▶ Dataset entries
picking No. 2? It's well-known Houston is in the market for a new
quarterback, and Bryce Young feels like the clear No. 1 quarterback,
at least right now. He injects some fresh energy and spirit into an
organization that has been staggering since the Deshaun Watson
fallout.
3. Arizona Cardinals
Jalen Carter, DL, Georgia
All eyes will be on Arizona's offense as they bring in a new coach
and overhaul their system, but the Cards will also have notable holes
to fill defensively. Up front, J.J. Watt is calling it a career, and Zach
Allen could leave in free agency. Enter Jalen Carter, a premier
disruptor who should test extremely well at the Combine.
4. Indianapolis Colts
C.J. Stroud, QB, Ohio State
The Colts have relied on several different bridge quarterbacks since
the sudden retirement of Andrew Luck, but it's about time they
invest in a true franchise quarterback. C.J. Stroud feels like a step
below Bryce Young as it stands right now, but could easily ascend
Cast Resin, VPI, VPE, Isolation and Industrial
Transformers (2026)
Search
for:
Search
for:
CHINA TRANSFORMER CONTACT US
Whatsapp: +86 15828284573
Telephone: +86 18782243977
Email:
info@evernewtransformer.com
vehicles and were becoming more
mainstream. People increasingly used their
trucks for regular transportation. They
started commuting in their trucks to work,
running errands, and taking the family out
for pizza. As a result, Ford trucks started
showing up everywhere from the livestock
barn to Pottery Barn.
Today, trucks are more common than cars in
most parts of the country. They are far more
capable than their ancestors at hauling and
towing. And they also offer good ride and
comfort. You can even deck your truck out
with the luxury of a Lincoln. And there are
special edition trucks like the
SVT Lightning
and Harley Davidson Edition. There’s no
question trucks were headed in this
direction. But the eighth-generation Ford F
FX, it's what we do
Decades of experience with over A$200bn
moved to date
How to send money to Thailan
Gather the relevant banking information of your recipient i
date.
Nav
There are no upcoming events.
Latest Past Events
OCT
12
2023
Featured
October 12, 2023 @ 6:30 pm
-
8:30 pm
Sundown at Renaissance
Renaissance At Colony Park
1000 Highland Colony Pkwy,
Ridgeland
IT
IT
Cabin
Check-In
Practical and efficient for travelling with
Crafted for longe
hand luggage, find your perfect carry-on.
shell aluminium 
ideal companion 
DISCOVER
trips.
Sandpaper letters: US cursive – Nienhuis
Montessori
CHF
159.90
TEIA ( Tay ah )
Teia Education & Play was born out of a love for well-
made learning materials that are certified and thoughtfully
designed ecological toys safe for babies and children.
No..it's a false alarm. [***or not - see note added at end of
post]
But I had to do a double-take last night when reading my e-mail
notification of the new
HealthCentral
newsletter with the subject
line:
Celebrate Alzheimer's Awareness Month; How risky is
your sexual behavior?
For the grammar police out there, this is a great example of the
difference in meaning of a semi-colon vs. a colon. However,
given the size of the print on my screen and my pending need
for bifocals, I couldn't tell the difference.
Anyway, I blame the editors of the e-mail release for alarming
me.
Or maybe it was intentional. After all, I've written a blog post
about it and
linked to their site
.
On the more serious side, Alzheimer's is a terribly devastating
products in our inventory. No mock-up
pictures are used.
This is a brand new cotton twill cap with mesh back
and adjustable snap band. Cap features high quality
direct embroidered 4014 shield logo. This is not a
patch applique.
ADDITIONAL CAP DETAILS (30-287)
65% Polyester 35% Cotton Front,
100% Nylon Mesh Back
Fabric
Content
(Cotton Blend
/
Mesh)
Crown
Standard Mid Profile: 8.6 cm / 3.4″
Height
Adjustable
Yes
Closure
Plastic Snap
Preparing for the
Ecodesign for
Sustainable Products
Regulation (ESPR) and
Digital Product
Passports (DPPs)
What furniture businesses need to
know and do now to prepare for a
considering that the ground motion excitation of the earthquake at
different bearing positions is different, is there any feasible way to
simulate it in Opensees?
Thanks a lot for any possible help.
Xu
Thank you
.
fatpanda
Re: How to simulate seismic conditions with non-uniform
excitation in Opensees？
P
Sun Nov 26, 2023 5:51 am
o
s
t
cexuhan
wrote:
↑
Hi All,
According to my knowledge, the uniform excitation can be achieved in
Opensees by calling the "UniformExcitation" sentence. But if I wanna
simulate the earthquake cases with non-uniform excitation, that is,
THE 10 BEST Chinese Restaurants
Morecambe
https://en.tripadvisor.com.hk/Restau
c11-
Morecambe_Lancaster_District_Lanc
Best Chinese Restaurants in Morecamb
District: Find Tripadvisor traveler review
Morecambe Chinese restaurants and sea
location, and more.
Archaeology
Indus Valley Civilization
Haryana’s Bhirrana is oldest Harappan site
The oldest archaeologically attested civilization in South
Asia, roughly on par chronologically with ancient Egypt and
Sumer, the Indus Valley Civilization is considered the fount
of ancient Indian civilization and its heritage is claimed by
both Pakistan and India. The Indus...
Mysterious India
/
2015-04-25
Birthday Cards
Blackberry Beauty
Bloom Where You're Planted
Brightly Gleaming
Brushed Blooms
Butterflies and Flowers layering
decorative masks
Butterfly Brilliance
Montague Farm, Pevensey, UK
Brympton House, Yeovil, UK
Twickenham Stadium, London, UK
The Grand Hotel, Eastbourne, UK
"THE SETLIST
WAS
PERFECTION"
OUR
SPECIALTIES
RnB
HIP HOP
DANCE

▶ Task objective
Please give the records again exactly as they are.

▶ Written solution
picking No. 2? It's well-known Houston is in the market for a new
quarterback, and Bryce Young feels like the clear No. 1 quarterback,
at least right now. He injects some fresh energy and spirit into an
organization that has been staggering since the Deshaun Watson
fallout.
3. Arizona Cardinals
Jalen Carter, DL, Georgia
All eyes will be on Arizona's offense as they bring in a new coach
and overhaul their system, but the Cards will also have notable holes
to fill defensively. Up front, J.J. Watt is calling it a career, and Zach
Allen could leave in free agency. Enter Jalen Carter, a premier
disruptor who should test extremely well at the Combine.
4. Indianapolis Colts
C.J. Stroud, QB, Ohio State
The Colts have relied on several different bridge quarterbacks since
the sudden retirement of Andrew Luck, but it's about time they
invest in a true franchise quarterback. C.J. Stroud feels like a step
below Bryce Young as it stands right now, but could easily ascend
Cast Resin, VPI, VPE, Isolation and Industrial
Transformers (2026)
Search
for:
Search
for:
CHINA TRANSFORMER CONTACT US
Whatsapp: +86 15828284573
Telephone: +86 18782243977
Email:
info@evernewtransformer.com
vehicles and were becoming more
mainstream. People increasingly used their
trucks for regular transportation. They
started commuting in their trucks to work,
running errands, and taking the family out
for pizza. As a result, Ford trucks started
showing up everywhere from the livestock
barn to Pottery Barn.
Today, trucks are more common than cars in
most parts of the country. They are far more
capable than their ancestors at hauling and
towing. And they also offer good ride and
comfort. You can even deck your truck out
with the luxury of a Lincoln. And there are
special edition trucks like the
SVT Lightning
and Harley Davidson Edition. There’s no
question trucks were headed in this
direction. But the eighth-generation Ford F
FX, it's what we do
Decades of experience with over A$200bn
moved to date
How to send money to Thailan
Gather the relevant banking information of your recipient i
date.
Nav
There are no upcoming events.
Latest Past Events
OCT
12
2023
Featured
October 12, 2023 @ 6:30 pm
-
8:30 pm
Sundown at Renaissance
Renaissance At Colony Park
1000 Highland Colony Pkwy,
Ridgeland
IT
IT
Cabin
Check-In
Practical and efficient for travelling with
Crafted for longe
hand luggage, find your perfect carry-on.
shell aluminium 
ideal companion 
DISCOVER
trips.
Sandpaper letters: US cursive – Nienhuis
Montessori
CHF
159.90
TEIA ( Tay ah )
Teia Education & Play was born out of a love for well-
made learning materials that are certified and thoughtfully
designed ecological toys safe for babies and children.
No..it's a false alarm. [***or not - see note added at end of
post]
But I had to do a double-take last night when reading my e-mail
notification of the new
HealthCentral
newsletter with the subject
line:
Celebrate Alzheimer's Awareness Month; How risky is
your sexual behavior?
For the grammar police out there, this is a great example of the
difference in meaning of a semi-colon vs. a colon. However,
given the size of the print on my screen and my pending need
for bifocals, I couldn't tell the difference.
Anyway, I blame the editors of the e-mail release for alarming
me.
Or maybe it was intentional. After all, I've written a blog post
about it and
linked to their site
.
On the more serious side, Alzheimer's is a terribly devastating
products in our inventory. No mock-up
pictures are used.
This is a brand new cotton twill cap with mesh back
and adjustable snap band. Cap features high quality
direct embroidered 4014 shield logo. This is not a
patch applique.
ADDITIONAL CAP DETAILS (30-287)
65% Polyester 35% Cotton Front,
100% Nylon Mesh Back
Fabric
Content
(Cotton Blend
/
Mesh)
Crown
Standard Mid Profile: 8.6 cm / 3.4″
Height
Adjustable
Yes
Closure
Plastic Snap
Preparing for the
Ecodesign for
Sustainable Products
Regulation (ESPR) and
Digital Product
Passports (DPPs)
What furniture businesses need to
know and do now to prepare for a
considering that the ground motion excitation of the earthquake at
different bearing positions is different, is there any feasible way to
simulate it in Opensees?
Thanks a lot for any possible help.
Xu
Thank you
.
fatpanda
Re: How to simulate seismic conditions with non-uniform
excitation in Opensees？
P
Sun Nov 26, 2023 5:51 am
o
s
t
cexuhan
wrote:
↑
Hi All,
According to my knowledge, the uniform excitation can be achieved in
Opensees by calling the "UniformExcitation" sentence. But if I wanna
simulate the earthquake cases with non-uniform excitation, that is,
THE 10 BEST Chinese Restaurants
Morecambe
https://en.tripadvisor.com.hk/Restau
c11-
Morecambe_Lancaster_District_Lanc
Best Chinese Restaurants in Morecamb
District: Find Tripadvisor traveler review
Morecambe Chinese restaurants and sea
location, and more.
Archaeology
Indus Valley Civilization
Haryana’s Bhirrana is oldest Harappan site
The oldest archaeologically attested civilization in South
Asia, roughly on par chronologically with ancient Egypt and
Sumer, the Indus Valley Civilization is considered the fount
of ancient Indian civilization and its heritage is claimed by
both Pakistan and India. The Indus...
Mysterious India
/
2015-04-25
Birthday Cards
Blackberry Beauty
Bloom Where You're Planted
Brightly Gleaming
Brushed Blooms
Butterflies and Flowers layering
decorative masks
Butterfly Brilliance
Montague Farm, Pevensey, UK
Brympton House, Yeovil, UK
Twickenham Stadium, London, UK
The Grand Hotel, Eastbourne, UK
"THE SETLIST
WAS
PERFECTION"
OUR
SPECIALTIES
RnB
HIP HOP
DANCE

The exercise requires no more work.